▸ **Instructions to follow**
If a line in the entries below holds the string "scrollbar", copy it.

(Data entries)
--------------------------------
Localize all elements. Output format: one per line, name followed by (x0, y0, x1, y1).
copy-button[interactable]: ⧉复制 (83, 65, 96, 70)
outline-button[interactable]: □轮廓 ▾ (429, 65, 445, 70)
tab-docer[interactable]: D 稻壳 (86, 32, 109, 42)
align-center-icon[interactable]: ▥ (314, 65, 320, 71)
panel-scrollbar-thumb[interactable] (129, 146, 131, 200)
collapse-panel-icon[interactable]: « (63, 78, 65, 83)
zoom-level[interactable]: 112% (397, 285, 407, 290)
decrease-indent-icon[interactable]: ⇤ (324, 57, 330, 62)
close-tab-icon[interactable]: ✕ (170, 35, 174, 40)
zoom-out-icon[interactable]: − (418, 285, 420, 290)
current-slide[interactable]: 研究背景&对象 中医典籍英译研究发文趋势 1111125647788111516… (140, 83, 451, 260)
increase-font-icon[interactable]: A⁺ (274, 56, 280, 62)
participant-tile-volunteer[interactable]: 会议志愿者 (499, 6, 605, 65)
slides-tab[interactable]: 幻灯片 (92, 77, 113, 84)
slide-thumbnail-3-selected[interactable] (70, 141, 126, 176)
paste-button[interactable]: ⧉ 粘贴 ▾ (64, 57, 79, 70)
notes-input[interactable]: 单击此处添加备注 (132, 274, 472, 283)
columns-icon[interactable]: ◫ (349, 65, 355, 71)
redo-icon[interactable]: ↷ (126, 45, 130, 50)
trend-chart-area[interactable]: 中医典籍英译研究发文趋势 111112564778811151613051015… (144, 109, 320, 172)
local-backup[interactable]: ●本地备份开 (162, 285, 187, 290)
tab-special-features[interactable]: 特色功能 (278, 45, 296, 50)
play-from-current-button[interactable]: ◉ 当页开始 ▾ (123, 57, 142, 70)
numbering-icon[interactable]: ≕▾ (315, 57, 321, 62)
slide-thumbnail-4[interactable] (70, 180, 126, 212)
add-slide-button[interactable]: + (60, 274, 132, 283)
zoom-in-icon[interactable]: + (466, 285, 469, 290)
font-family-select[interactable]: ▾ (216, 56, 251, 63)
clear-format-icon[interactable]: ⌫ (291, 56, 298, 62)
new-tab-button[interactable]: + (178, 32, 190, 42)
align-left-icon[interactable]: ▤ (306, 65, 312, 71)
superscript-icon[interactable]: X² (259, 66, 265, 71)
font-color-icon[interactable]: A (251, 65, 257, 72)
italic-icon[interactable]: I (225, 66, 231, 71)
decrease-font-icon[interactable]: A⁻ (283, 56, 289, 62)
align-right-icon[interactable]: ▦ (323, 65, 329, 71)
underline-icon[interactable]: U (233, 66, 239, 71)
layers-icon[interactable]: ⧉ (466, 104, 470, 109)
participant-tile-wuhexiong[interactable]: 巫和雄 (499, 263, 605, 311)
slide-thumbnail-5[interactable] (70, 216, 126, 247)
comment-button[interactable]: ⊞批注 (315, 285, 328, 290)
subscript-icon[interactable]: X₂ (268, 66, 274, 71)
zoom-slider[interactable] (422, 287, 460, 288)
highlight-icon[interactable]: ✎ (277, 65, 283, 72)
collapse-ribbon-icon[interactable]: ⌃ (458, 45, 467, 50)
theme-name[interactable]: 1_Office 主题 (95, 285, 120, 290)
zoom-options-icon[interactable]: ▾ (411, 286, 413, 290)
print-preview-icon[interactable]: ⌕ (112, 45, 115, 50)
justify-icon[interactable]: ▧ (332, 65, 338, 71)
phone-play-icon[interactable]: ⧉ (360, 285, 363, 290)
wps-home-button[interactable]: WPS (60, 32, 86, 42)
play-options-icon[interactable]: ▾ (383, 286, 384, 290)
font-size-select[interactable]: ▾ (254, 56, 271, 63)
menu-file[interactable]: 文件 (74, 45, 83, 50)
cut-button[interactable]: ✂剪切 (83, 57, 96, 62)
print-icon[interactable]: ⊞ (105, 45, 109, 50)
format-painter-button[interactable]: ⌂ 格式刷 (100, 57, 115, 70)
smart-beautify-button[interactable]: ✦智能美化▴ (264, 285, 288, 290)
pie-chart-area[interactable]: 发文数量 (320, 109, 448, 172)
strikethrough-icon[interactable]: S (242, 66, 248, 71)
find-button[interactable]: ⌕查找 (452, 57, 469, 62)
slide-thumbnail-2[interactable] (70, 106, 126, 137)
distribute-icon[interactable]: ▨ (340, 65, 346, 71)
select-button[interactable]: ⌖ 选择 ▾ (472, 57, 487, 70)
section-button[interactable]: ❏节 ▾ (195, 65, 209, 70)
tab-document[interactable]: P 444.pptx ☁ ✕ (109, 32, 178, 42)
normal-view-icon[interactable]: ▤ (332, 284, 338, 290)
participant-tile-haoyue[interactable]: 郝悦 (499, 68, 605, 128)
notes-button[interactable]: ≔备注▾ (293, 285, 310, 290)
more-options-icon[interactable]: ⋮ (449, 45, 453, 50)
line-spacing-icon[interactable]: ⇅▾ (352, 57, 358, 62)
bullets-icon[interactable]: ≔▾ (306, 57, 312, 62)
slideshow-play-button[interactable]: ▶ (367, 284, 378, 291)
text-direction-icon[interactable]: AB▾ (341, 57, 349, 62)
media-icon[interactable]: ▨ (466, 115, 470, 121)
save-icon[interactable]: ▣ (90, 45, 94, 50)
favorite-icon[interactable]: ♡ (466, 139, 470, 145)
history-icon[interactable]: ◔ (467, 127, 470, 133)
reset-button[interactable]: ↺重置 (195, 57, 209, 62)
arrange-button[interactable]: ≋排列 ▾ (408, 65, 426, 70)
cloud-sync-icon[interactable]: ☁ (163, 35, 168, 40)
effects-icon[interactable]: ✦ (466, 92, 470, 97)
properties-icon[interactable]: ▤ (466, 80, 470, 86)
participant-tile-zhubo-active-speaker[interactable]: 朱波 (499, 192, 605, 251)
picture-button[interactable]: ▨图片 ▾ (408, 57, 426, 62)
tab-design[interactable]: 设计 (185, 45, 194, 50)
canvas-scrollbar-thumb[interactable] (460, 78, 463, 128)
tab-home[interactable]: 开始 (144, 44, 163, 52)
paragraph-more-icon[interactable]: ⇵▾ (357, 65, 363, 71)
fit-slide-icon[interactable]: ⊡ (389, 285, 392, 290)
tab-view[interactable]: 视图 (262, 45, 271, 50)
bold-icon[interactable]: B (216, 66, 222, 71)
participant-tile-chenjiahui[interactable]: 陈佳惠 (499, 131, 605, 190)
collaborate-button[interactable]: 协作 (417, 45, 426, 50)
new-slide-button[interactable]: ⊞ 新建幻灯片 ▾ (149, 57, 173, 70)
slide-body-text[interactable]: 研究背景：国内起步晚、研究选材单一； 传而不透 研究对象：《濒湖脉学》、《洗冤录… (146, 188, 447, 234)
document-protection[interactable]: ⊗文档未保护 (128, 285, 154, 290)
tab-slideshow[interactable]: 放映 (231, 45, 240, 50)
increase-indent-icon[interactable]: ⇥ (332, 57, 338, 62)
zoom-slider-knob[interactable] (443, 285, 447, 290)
--------------------------------
▸ **Written solution**
panel-scrollbar-thumb[interactable] (129, 146, 131, 200)
canvas-scrollbar-thumb[interactable] (460, 78, 463, 128)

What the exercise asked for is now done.